I solved my problem now. For anyone who has come to my question in the future the solution was as followed.
I cloned my raspberry pi images because i wanted a basicConfig.img for when i needed to add a new node to my cluster of when one gets down.
Weave network (the plugin i used) got confused because on every node and master the os had the same machine-id. When i deleted the machine id and created a new one (and reboot the nodes) my error got fixed.
The commands to do this was
sudo rm /etc/machine-id
sudo rm /var/lib/dbus/machine-id
sudo dbus-uuidgen --ensure=/etc/machine-id
Once again my patience was being tested.
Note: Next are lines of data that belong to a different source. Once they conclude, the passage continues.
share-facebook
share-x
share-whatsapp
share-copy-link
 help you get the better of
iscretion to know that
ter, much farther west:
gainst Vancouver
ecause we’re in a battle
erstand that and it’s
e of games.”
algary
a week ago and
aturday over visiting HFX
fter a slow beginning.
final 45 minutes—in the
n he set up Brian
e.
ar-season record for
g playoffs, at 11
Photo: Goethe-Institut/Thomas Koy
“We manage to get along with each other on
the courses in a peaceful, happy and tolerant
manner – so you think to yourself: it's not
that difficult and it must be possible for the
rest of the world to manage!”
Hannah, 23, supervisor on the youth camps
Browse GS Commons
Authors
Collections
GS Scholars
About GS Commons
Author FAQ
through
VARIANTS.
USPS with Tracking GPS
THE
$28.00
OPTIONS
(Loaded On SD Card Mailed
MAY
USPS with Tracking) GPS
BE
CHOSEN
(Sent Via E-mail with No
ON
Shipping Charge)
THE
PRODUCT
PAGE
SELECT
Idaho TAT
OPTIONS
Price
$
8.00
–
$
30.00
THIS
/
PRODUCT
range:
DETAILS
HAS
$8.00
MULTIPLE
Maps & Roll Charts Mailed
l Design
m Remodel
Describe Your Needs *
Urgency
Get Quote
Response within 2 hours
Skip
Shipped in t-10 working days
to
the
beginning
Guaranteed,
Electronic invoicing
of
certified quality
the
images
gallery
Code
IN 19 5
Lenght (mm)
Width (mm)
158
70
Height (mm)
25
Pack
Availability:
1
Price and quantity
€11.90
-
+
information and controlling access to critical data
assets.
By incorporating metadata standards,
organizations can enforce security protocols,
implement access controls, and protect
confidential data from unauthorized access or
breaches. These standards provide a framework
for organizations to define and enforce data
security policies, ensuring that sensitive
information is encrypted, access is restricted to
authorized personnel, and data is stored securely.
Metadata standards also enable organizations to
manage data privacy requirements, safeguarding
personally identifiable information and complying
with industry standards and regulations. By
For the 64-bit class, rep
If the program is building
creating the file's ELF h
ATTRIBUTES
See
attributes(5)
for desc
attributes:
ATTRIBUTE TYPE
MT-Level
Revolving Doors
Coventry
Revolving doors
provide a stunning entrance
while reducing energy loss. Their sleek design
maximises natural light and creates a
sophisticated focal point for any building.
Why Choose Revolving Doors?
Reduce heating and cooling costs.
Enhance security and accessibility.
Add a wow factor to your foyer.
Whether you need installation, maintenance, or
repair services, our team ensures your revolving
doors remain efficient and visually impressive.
Because my kubernetes setup was normal and my raspberry pi os was normal. I founded this with the help of someone in the kubernetes community. This again shows us how important and great our IT community is. To the people of the future who will come to this question. I hope this solution will fix your error and will decrease the amount of time you will be searching after a stupid small thing.
You can see if it's network related by finding the node trying to pull the image:
kubectl describe pod <name> -n <namespace>
SSH to the node, and run docker pull nginx on it. If it's having issues pulling the image manually, then it might be network related.